TASK: An unchanged copy of every record below, without pictures, is the goal.

═══

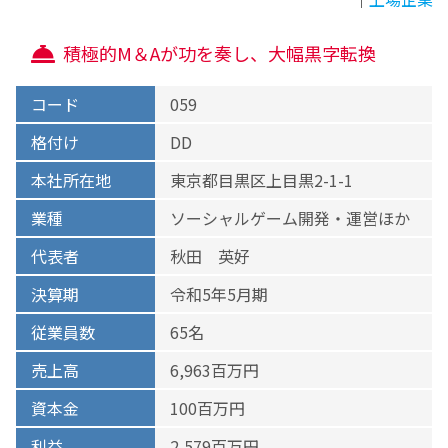
積極的M＆Aが功を奏し、大幅黒字転換
コード
059
格付け
DD
本社所在地
東京都目黒区上目黒2-1-1
業種
ソーシャルゲーム開発・運営ほか
代表者
秋田 英好
決算期
令和5年5月期
従業員数
65名
売上高
6,963百万円
資本金
100百万円
利益
2,579百万円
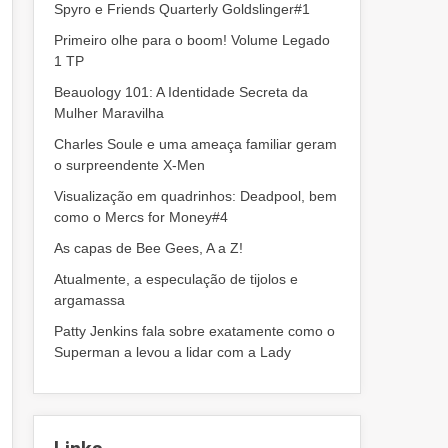
Spyro e Friends Quarterly Goldslinger#1
Primeiro olhe para o boom! Volume Legado
1 TP
Beauology 101: A Identidade Secreta da
Mulher Maravilha
Charles Soule e uma ameaça familiar geram
o surpreendente X-Men
Visualização em quadrinhos: Deadpool, bem
como o Mercs for Money#4
As capas de Bee Gees, A a Z!
Atualmente, a especulação de tijolos e
argamassa
Patty Jenkins fala sobre exatamente como o
Superman a levou a lidar com a Lady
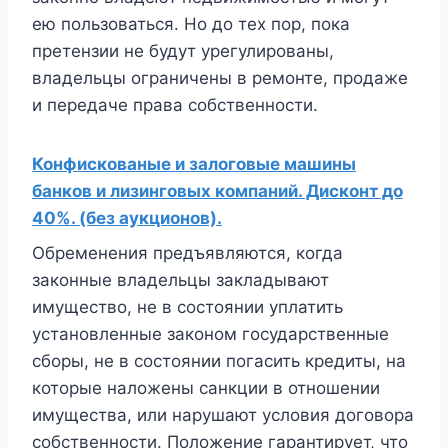
ею пользоваться. Но до тех пор, пока
претензии не будут урегулированы,
владельцы ограничены в ремонте, продаже
и передаче права собственности.
Конфискованые и залоговые машины
банков и лизинговых компаний. Дисконт до
40%. (без аукционов).
Обременения предъявляются, когда
законные владельцы закладывают
имущество, не в состоянии уплатить
установленные законом государственные
сборы, не в состоянии погасить кредиты, на
которые наложены санкции в отношении
имущества, или нарушают условия договора
собственности. Положение гарантирует, что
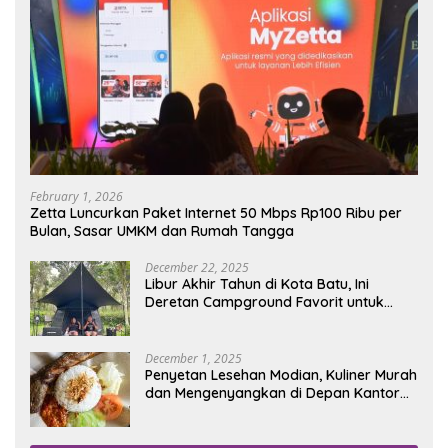
February 1, 2026
Zetta Luncurkan Paket Internet 50 Mbps Rp100 Ribu per
Bulan, Sasar UMKM dan Rumah Tangga
December 22, 2025
Libur Akhir Tahun di Kota Batu, Ini
Deretan Campground Favorit untuk
Wisata Alam
December 1, 2025
Penyetan Lesehan Modian, Kuliner Murah
dan Mengenyangkan di Depan Kantor
Disdukcapil Nganjuk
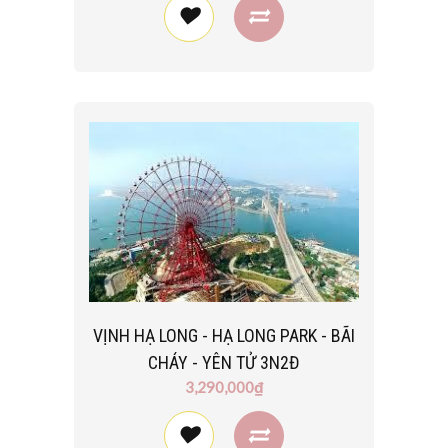
VỊNH HẠ LONG - HẠ LONG PARK - BÃI
CHÁY - YÊN TỬ 3N2Đ
3,290,000₫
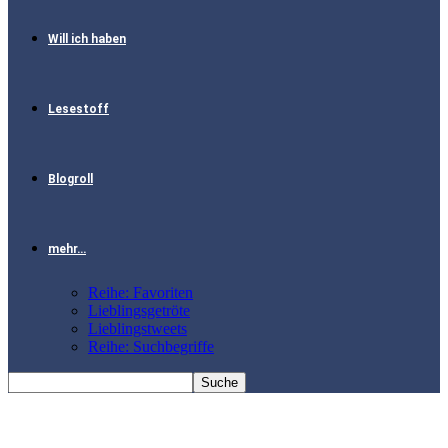
Will ich haben
Lesestoff
Blogroll
mehr…
Reihe: Favoriten
Lieblingsgetröte
Lieblingstweets
Reihe: Suchbegriffe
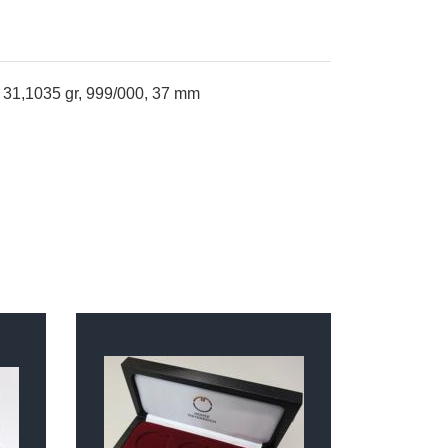
, 31,1035 gr, 999/000, 37 mm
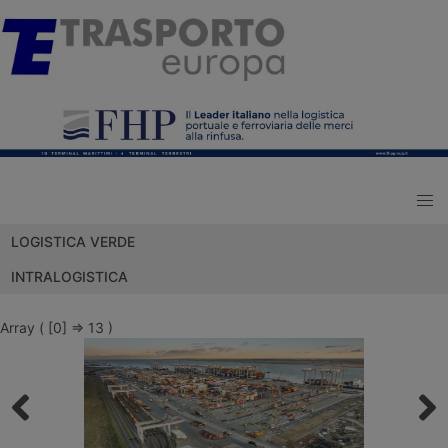
LOGISTICA VERDE
INTRALOGISTICA
Array ( [0] => 13 )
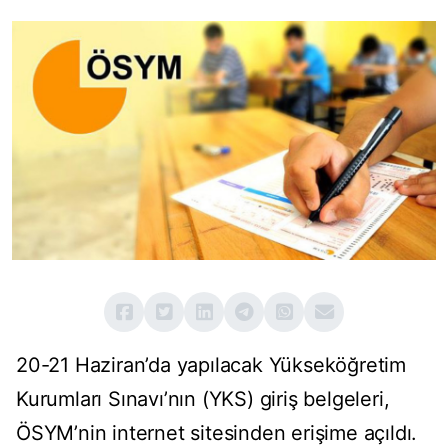
20-21 Haziran’da yapılacak Yükseköğretim
Kurumları Sınavı’nın (YKS) giriş belgeleri,
ÖSYM’nin internet sitesinden erişime açıldı.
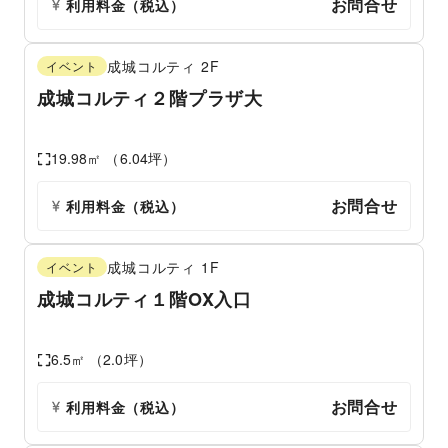
お問合せ
利用料金（税込）
成城コルティ
2F
イベント
成城コルティ２階プラザ大
19.98
㎡ （
6.04
坪）
お問合せ
利用料金（税込）
成城コルティ
1F
イベント
成城コルティ１階OX入口
6.5
㎡ （
2.0
坪）
お問合せ
利用料金（税込）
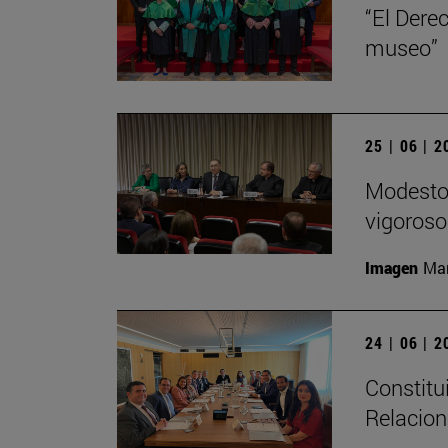
“El Dere
museo”
25 | 06 | 
Modesto 
vigoroso,
Imagen
Man
24 | 06 | 
Constitu
Relacion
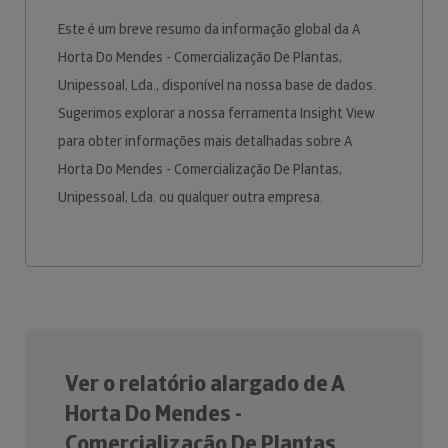
Este é um breve resumo da informação global da A
Horta Do Mendes - Comercialização De Plantas,
Unipessoal, Lda., disponível na nossa base de dados.
Sugerimos explorar a nossa ferramenta Insight View
para obter informações mais detalhadas sobre A
Horta Do Mendes - Comercialização De Plantas,
Unipessoal, Lda. ou qualquer outra empresa.
Ver o relatório alargado de A
Horta Do Mendes -
Comercialização De Plantas,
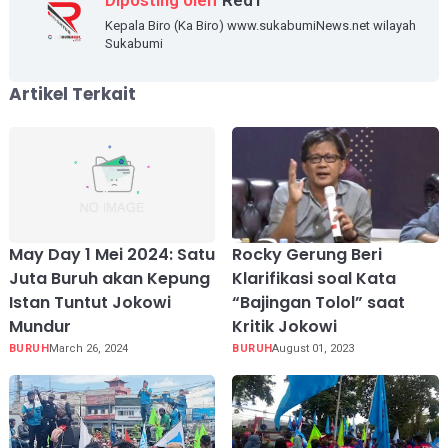
Diposting oleh
Red1
Kepala Biro (Ka Biro) www.sukabumiNews.net wilayah
Sukabumi
Artikel Terkait
May Day 1 Mei 2024: Satu
Rocky Gerung Beri
Juta Buruh akan Kepung
Klarifikasi soal Kata
Istan Tuntut Jokowi
“Bajingan Tolol” saat
Mundur
Kritik Jokowi
BURUH
March 26, 2024
BURUH
August 01, 2023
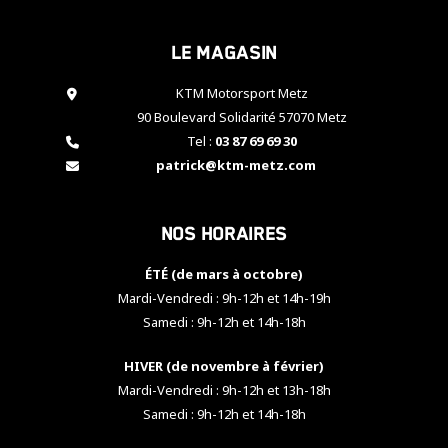
cookies,
certaines
Le magasin
fonctionnalités
disparaîtront
KTM Motorsport Metz
du site web.
90 Boulevard Solidarité 57070 Metz
Tel :
03 87 69 69 30
Marketing
patrick@ktm-metz.com
En partageant
vos centres
d'intérêt et
Nos horaires
votre
comportement
ÉTÉ (de mars à octobre)
lorsque vous
visitez notre
Mardi-Vendredi : 9h-12h et 14h-19h
site, vous
Samedi : 9h-12h et 14h-18h
augmentez les
chances de
HIVER (de novembre à février)
voir apparaître
Mardi-Vendredi : 9h-12h et 13h-18h
des contenus
et des offres
Samedi : 9h-12h et 14h-18h
personnalisés.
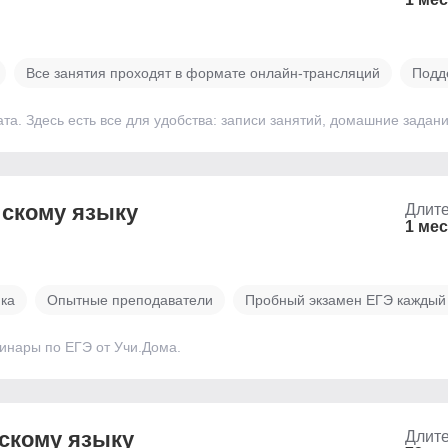
Все занятия проходят в формате онлайн-трансляций
Подд
ата. Здесь есть все для удобства: записи занятий, домашние зада
йскому языку
Длите
1 ме
ика
Опытные преподаватели
Пробный экзамен ЕГЭ каждый
бинары по ЕГЭ от Учи.Дома.
йскому языку
Длите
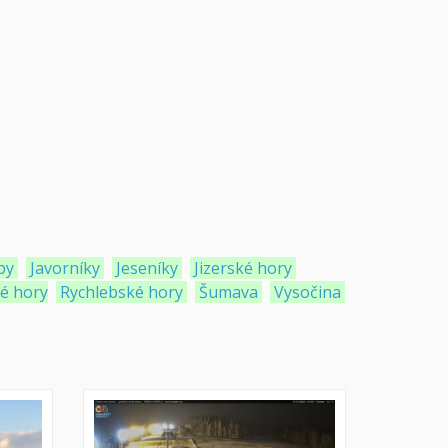
by
Javorníky
Jeseníky
Jizerské hory
ké hory
Rychlebské hory
Šumava
Vysočina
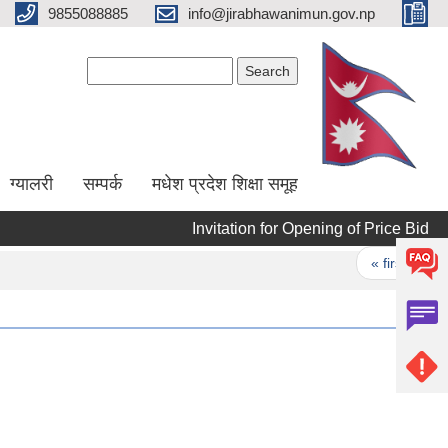
9855088885
info@jirabhawanimun.gov.np
Search form
Search
ग्यालरी
सम्पर्क
मधेश प्रदेश शिक्षा समूह
Invitation for Opening of Price Bid
I
Pages
« first
‹ p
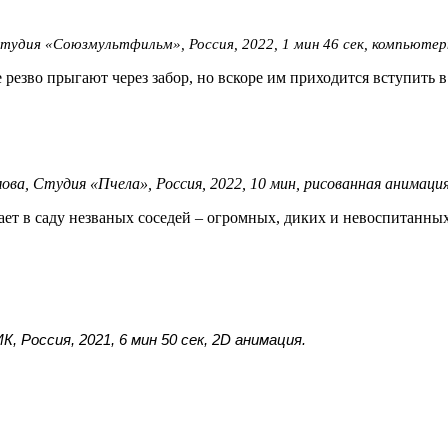
удия «Союзмультфильм», Россия, 2022, 1 мин 46 сек, компьютерн
 резво прыгают через забор, но вскоре им приходится вступить в
а, Студия «Пчела», Россия, 2022, 10 мин, рисованная анимация
ет в саду незваных соседей – огромных, диких и невоспитанны
 Россия, 2021, 6 мин 50 сек, 2D анимация.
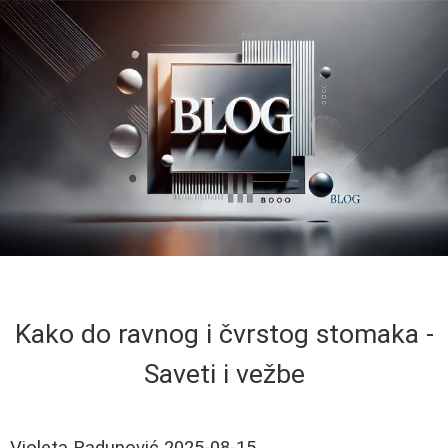
Kako do ravnog i čvrstog stomaka -
Saveti i vežbe
Violeta Radunović
2025-08-15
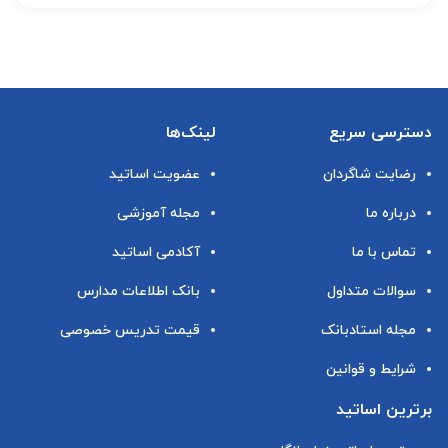
دسترسی سریع
لینک‌ها
رضایت شاگردان
عضویت اساتید
درباره ما
مجله آموزشی
تماس با ما
آکادمی اساتید
سوالات متداول
بانک اطلاعات مدارس
مجله استادبانک
قیمت تدریس خصوصی
شرایط و قوانین
برترین اساتید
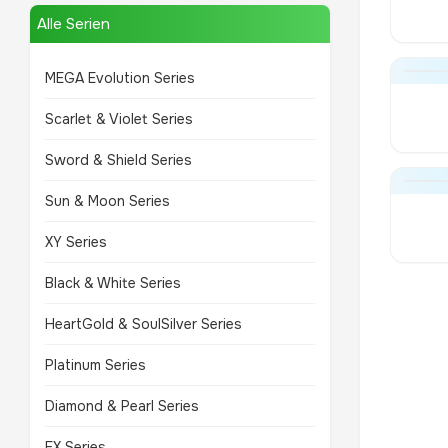
Alle Serien
MEGA Evolution Series
Scarlet & Violet Series
Sword & Shield Series
Sun & Moon Series
XY Series
Black & White Series
HeartGold & SoulSilver Series
Platinum Series
Diamond & Pearl Series
EX Series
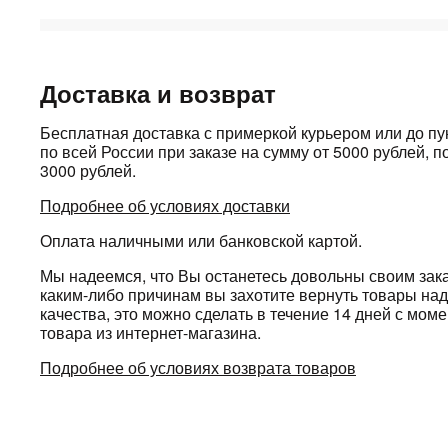
Доставка и возврат
Бесплатная доставка с примеркой курьером или до п
по всей России при заказе на сумму от 5000 рублей, по
3000 рублей.
Подробнее об условиях доставки
Оплата наличными или банковской картой.
Мы надеемся, что Вы останетесь довольны своим зака
каким-либо причинам вы захотите вернуть товары н
качества, это можно сделать в течение 14 дней с мом
товара из интернет-магазина.
Подробнее об условиях возврата товаров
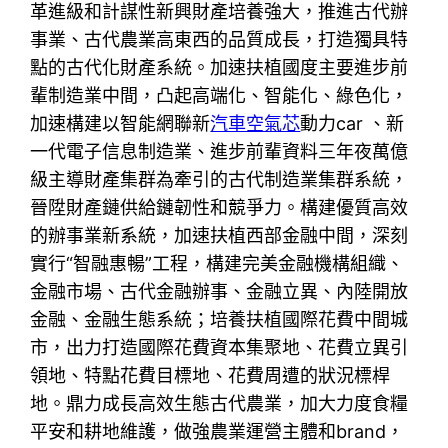
革進級和計謀性新興財產培養強大，推進古代辦
事業、古代農業高東西的品質成長，打造獨具特
點的古代化財產系統。加速扶植國度主要進步前
輩制造業中間，凸起高端化、智能化、綠色化，
加速構建以智能網聯新
汽車空氣芯
動力car 、新
一代電子信息制造業、進步前輩資料三年夜萬億
級主導財產集群為牽引的古代制造業集群系統，
晉陞財產鏈供給鏈韌性和競爭力。構建優質高效
的辦事業新系統，加速扶植西部金融中間，深刻
實行“智融惠暢”工程，構建完美金融機構組織、
金融市場、古代金融辦事、金融立異、內陸開放
金融、金融生態系統；培養扶植國際花費中間城
市，出力打造國際花費資本集聚地、花費立異引
領地、特點花費目標地、花費周遭的狀況標桿
地。鼎力成長高效生態古代農業，加大力度食糧
平安和耕地維護，做強農業運營主體和brand，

═══

RESULT:
積極的M＆Aが功を奏し、大幅黒字転換
コード
059
格付け
DD
本社所在地
東京都目黒区上目黒2-1-1
業種
ソーシャルゲーム開発・運営ほか
代表者
秋田 英好
決算期
令和5年5月期
従業員数
65名
売上高
6,963百万円
資本金
100百万円
利益
2,579百万円
Spyro e Friends Quarterly Goldslinger#1
Primeiro olhe para o boom! Volume Legado
1 TP
Beauology 101: A Identidade Secreta da
Mulher Maravilha
Charles Soule e uma ameaça familiar geram
o surpreendente X-Men
Visualização em quadrinhos: Deadpool, bem
como o Mercs for Money#4
As capas de Bee Gees, A a Z!
Atualmente, a especulação de tijolos e
argamassa
Patty Jenkins fala sobre exatamente como o
Superman a levou a lidar com a Lady
ею пользоваться. Но до тех пор, пока
претензии не будут урегулированы,
владельцы ограничены в ремонте, продаже
и передаче права собственности.
Конфискованые и залоговые машины
банков и лизинговых компаний. Дисконт до
40%. (без аукционов).
Обременения предъявляются, когда
законные владельцы закладывают
имущество, не в состоянии уплатить
установленные законом государственные
сборы, не в состоянии погасить кредиты, на
которые наложены санкции в отношении
имущества, или нарушают условия договора
собственности. Положение гарантирует, что
February 1, 2026
Zetta Luncurkan Paket Internet 50 Mbps Rp100 Ribu per
Bulan, Sasar UMKM dan Rumah Tangga
December 22, 2025
Libur Akhir Tahun di Kota Batu, Ini
Deretan Campground Favorit untuk
Wisata Alam
December 1, 2025
Penyetan Lesehan Modian, Kuliner Murah
dan Mengenyangkan di Depan Kantor
Disdukcapil Nganjuk
VỊNH HẠ LONG - HẠ LONG PARK - BÃI
CHÁY - YÊN TỬ 3N2Đ
3,290,000₫
Will ich haben
Lesestoff
Blogroll
mehr…
Reihe: Favoriten
Lieblingsgetröte
Lieblingstweets
Reihe: Suchbegriffe
, 31,1035 gr, 999/000, 37 mm
LOGISTICA VERDE
INTRALOGISTICA
Array ( [0] => 13 )
20-21 Haziran’da yapılacak Yükseköğretim
Kurumları Sınavı’nın (YKS) giriş belgeleri,
ÖSYM’nin internet sitesinden erişime açıldı.
お問合せ
利用料金（税込）
成城コルティ
2F
イベント
成城コルティ２階プラザ大
19.98
㎡ （
6.04
坪）
お問合せ
利用料金（税込）
成城コルティ
1F
イベント
成城コルティ１階OX入口
6.5
㎡ （
2.0
坪）
お問合せ
利用料金（税込）
“El Dere
museo”
25 | 06 | 
Modesto 
vigoroso,
Imagen
Man
24 | 06 | 
Constitu
Relacion
Este é um breve resumo da informação global da A
Horta Do Mendes - Comercialização De Plantas,
Unipessoal, Lda., disponível na nossa base de dados.
Sugerimos explorar a nossa ferramenta Insight View
para obter informações mais detalhadas sobre A
Horta Do Mendes - Comercialização De Plantas,
Unipessoal, Lda. ou qualquer outra empresa.
Ver o relatório alargado de A
Horta Do Mendes -
Comercialização De Plantas,
Diposting oleh
Red1
Kepala Biro (Ka Biro) www.sukabumiNews.net wilayah
Sukabumi
Artikel Terkait
May Day 1 Mei 2024: Satu
Rocky Gerung Beri
Juta Buruh akan Kepung
Klarifikasi soal Kata
Istan Tuntut Jokowi
“Bajingan Tolol” saat
Mundur
Kritik Jokowi
BURUH
March 26, 2024
BURUH
August 01, 2023
cookies,
certaines
Le magasin
fonctionnalités
disparaîtront
KTM Motorsport Metz
du site web.
90 Boulevard Solidarité 57070 Metz
Tel :
03 87 69 69 30
Marketing
patrick@ktm-metz.com
En partageant
vos centres
d'intérêt et
Nos horaires
votre
comportement
ÉTÉ (de mars à octobre)
lorsque vous
visitez notre
Mardi-Vendredi : 9h-12h et 14h-19h
site, vous
Samedi : 9h-12h et 14h-18h
augmentez les
chances de
HIVER (de novembre à février)
voir apparaître
Mardi-Vendredi : 9h-12h et 13h-18h
des contenus
et des offres
Samedi : 9h-12h et 14h-18h
personnalisés.
Все занятия проходят в формате онлайн-трансляций
Подд
ата. Здесь есть все для удобства: записи занятий, домашние зада
йскому языку
Длите
1 ме
ика
Опытные преподаватели
Пробный экзамен ЕГЭ каждый
бинары по ЕГЭ от Учи.Дома.
йскому языку
Длите
by
Javorníky
Jeseníky
Jizerské hory
ké hory
Rychlebské hory
Šumava
Vysočina
9855088885
info@jirabhawanimun.gov.np
Search form
Search
ग्यालरी
सम्पर्क
मधेश प्रदेश शिक्षा समूह
Invitation for Opening of Price Bid
I
Pages
« first
‹ p
удия «Союзмультфильм», Россия, 2022, 1 мин 46 сек, компьютерн
 резво прыгают через забор, но вскоре им приходится вступить в
а, Студия «Пчела», Россия, 2022, 10 мин, рисованная анимация
ет в саду незваных соседей – огромных, диких и невоспитанны
 Россия, 2021, 6 мин 50 сек, 2D анимация.
Kako do ravnog i čvrstog stomaka -
Saveti i vežbe
Violeta Radunović
2025-08-15
دسترسی سریع
لینک‌ها
رضایت شاگردان
عضویت اساتید
درباره ما
مجله آموزشی
تماس با ما
آکادمی اساتید
سوالات متداول
بانک اطلاعات مدارس
مجله استادبانک
قیمت تدریس خصوصی
شرایط و قوانین
برترین اساتید
Alle Serien
MEGA Evolution Series
Scarlet & Violet Series
Sword & Shield Series
Sun & Moon Series
XY Series
Black & White Series
HeartGold & SoulSilver Series
Platinum Series
Diamond & Pearl Series
EX Series
Доставка и возврат
Бесплатная доставка с примеркой курьером или до п
по всей России при заказе на сумму от 5000 рублей, по
3000 рублей.
Подробнее об условиях доставки
Оплата наличными или банковской картой.
Мы надеемся, что Вы останетесь довольны своим зака
каким-либо причинам вы захотите вернуть товары н
качества, это можно сделать в течение 14 дней с мом
товара из интернет-магазина.
Подробнее об условиях возврата товаров
革進級和計謀性新興財產培養強大，推進古代辦
事業、古代農業高東西的品質成長，打造獨具特
點的古代化財產系統。加速扶植國度主要進步前
輩制造業中間，凸起高端化、智能化、綠色化，
加速構建以智能網聯新
汽車空氣芯
動力car 、新
一代電子信息制造業、進步前輩資料三年夜萬億
級主導財產集群為牽引的古代制造業集群系統，
晉陞財產鏈供給鏈韌性和競爭力。構建優質高效
的辦事業新系統，加速扶植西部金融中間，深刻
實行“智融惠暢”工程，構建完美金融機構組織、
金融市場、古代金融辦事、金融立異、內陸開放
金融、金融生態系統；培養扶植國際花費中間城
市，出力打造國際花費資本集聚地、花費立異引
領地、特點花費目標地、花費周遭的狀況標桿
地。鼎力成長高效生態古代農業，加大力度食糧
平安和耕地維護，做強農業運營主體和brand，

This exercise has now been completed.